Presentations over the two days covered topics including the legalisation and regulation of recreational cannabis in Canada (Hon Anne McLellan), and Washington State (Alison Holcomb); global drug policy developments (Ann Fordham); harm reduction interventions such as supervised injecting facilities (Dr Marianne Jauncey) and pill testing (Prof Fiona Measham); treatment for methamphetamine dependence (Prof Nicole Lee) and my own presentation on decriminalisation and a public health approach to drug laws. It was a delight to be amongst an all-female keynote line-up.

There was a particular focus on Maori, and the over representation of Maori people in the criminal justice system (Professors Kylee Quince and Tracey McIntosh). The level of commitment to Maori culture and ensuring those voices were heard throughout the Symposium was noteworthy for me, given how Australia struggles to meaningfully integrate our First Nation people into  drug policy discussions.
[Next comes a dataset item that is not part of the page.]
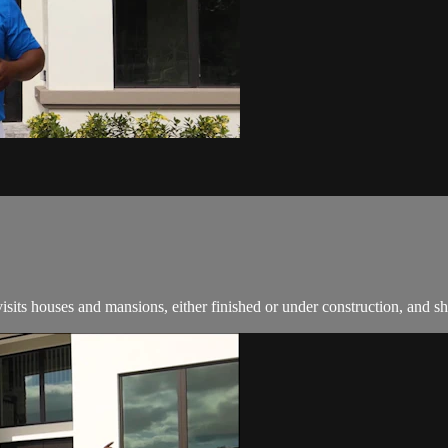
ts houses and mansions, either finished or under construction, and s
Numerous interests were presented at the Symposium, including those with a concern for the availability of cannabis for medicinal purposes, those engaged in providing or receiving treatment (notably for methamphetamine problems) and the need to increase treatment resources, and those advocating for the legalisation of recreational cannabis.

The need for participatory processes, consistent with democratic principles, is essential for contested areas such as drugs policy. The use of Parliamentary Symposia can be the kick-start of drug policy reform. But we also need to be alert to not creating ‘talk-fests’ with the ’usual suspects’, and which are not tied explicitly to a decision-agenda.